======== The data

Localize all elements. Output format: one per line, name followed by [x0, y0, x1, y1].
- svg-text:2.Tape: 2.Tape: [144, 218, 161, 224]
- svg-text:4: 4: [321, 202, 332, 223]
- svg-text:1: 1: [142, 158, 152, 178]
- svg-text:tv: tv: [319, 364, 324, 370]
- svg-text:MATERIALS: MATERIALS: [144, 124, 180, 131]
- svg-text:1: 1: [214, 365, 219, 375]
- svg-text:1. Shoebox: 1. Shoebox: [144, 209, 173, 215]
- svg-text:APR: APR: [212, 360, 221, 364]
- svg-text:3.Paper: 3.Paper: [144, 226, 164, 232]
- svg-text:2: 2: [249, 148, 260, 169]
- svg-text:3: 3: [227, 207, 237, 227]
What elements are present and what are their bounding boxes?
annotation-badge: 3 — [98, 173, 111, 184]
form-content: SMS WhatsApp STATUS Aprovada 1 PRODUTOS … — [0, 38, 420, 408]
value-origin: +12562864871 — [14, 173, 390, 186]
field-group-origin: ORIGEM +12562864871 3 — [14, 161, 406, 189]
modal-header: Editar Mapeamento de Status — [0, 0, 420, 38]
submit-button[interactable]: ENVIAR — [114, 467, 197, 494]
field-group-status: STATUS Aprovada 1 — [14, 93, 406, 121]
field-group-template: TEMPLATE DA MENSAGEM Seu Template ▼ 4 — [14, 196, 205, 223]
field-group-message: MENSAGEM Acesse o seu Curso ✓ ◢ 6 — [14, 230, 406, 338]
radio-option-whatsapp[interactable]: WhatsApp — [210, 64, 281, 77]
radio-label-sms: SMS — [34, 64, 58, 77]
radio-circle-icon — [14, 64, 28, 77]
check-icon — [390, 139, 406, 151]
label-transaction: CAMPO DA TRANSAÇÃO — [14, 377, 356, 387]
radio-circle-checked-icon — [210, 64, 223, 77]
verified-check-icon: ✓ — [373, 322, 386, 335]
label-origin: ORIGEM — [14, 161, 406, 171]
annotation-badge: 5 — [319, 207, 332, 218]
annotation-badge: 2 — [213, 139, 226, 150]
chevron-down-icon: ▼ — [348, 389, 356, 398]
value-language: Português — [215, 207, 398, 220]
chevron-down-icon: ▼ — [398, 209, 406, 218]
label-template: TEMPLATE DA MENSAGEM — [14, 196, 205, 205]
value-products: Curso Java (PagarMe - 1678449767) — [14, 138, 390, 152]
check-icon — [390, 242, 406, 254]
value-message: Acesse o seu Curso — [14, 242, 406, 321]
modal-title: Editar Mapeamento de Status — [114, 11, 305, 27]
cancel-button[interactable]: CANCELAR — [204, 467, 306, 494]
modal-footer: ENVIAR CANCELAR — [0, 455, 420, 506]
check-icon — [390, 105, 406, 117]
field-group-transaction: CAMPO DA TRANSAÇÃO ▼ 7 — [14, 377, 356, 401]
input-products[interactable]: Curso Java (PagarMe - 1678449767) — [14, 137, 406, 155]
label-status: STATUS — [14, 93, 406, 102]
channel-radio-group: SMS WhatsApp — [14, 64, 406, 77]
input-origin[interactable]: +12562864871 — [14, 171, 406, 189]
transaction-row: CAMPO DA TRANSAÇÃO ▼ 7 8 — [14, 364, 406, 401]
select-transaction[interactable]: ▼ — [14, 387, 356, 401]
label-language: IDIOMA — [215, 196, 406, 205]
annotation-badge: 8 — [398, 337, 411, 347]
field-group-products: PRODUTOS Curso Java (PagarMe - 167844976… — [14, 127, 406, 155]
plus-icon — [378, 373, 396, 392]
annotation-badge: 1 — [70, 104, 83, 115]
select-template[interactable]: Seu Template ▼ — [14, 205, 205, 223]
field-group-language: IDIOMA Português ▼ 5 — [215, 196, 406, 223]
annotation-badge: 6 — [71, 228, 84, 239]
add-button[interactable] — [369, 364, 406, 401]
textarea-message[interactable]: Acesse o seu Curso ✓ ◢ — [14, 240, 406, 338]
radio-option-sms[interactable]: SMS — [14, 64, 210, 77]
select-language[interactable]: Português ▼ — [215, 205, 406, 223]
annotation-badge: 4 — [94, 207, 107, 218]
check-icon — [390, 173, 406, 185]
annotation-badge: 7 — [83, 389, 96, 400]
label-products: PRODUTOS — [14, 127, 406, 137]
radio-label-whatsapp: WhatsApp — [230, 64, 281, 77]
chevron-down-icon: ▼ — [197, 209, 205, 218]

================

How many lines in the entries above hold the word "Português"? Reply with the number by itself.

3